_Problem to work on_.
With pictures removed, the data below should be returned exactly.

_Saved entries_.
————————
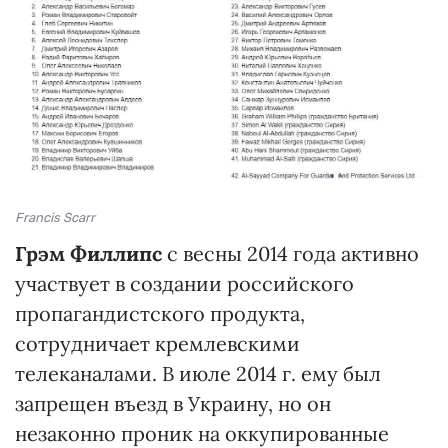
Francis Scarr
Грэм Филлипс
с весны 2014 года активно
участвует в создании российского
пропагандистского продукта,
сотрудничает кремлевскими
телеканалами. В июле 2014 г. ему был
запрещен въезд в Украину, но он
незаконно проник на оккупированные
————————
_Output of the exercise_.
Francis Scarr
Грэм Филлипс
с весны 2014 года активно
участвует в создании российского
пропагандистского продукта,
сотрудничает кремлевскими
телеканалами. В июле 2014 г. ему был
запрещен въезд в Украину, но он
незаконно проник на оккупированные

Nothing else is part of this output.